Grandi mostre. 4
I bronzi ellenistici a Firenze

potere
e pathos

Una mostra fiorentina porta all’attenzione del pubblico la grande statuaria bronzea del periodo ellenistico (IV-I secolo a.C). Un’occasione irripetibile per confrontare alcuni capolavori abitualmente isolati in contesti molto distanti fra loro, e anche per una riflessione sulle proprietà del bronzo come materiale scultoreo e sugli straordinari risultati raggiunti dagli scultori antichi.
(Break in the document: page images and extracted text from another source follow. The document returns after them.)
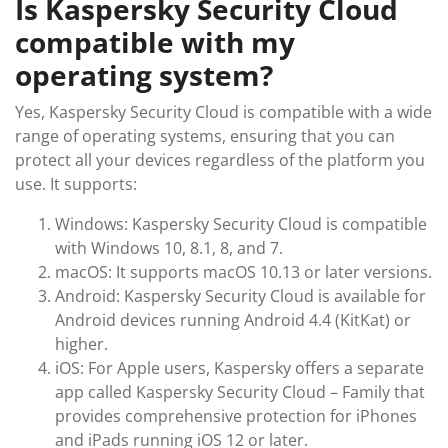
Is Kaspersky Security Cloud
compatible with my
operating system?
Yes, Kaspersky Security Cloud is compatible with a wide
range of operating systems, ensuring that you can
protect all your devices regardless of the platform you
use. It supports:
Windows: Kaspersky Security Cloud is compatible
with Windows 10, 8.1, 8, and 7.
macOS: It supports macOS 10.13 or later versions.
Android: Kaspersky Security Cloud is available for
Android devices running Android 4.4 (KitKat) or
higher.
iOS: For Apple users, Kaspersky offers a separate
app called Kaspersky Security Cloud – Family that
provides comprehensive protection for iPhones
and iPads running iOS 12 or later.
Jens M. Daehner e Kenneth Lapatin

Durante l’età ellenistica - dalla morte di Alessandro Magno nel 323 a.C. alla fondazione dell’impero romano nel 31 a.C. - l’uso del bronzo portò una ventata di sperimentazione e innovazione artistica in Grecia e in tutto il Mediterraneo. Gli scultori abbandonarono il canone classico, sostituendo le forme idealizzate con rese realistiche di stati fisici ed emotivi. Superiore al marmo per resistenza alla rottura, riflettività e capacità di riprodurre i più piccoli dettagli, il bronzo si adattava a composizioni dinamiche, sensazionali rappresentazioni di nudo ed espressioni grafiche di età e carattere. Ottenute da leghe di rame, stagno, piombo e altri elementi, le statue bronzee furono prodotte a migliaia in tutto il mondo ellenistico. Si concentravano in spazi pubblici e luoghi aperti: ritratti onorifici di regnanti e cittadini popolavano le piazze delle città, mentre immagini di dei, eroi e umani affollavano i santuari. Sono pochi, tuttavia, i bronzi conservati, che i musei generalmente espongono come capolavori isolati.


Atleta con strigile (Apoxyomenos di Efeso) (1-50 d.C.), particolare, Vienna, Kunsthistorisches Museum, Antikensammlung.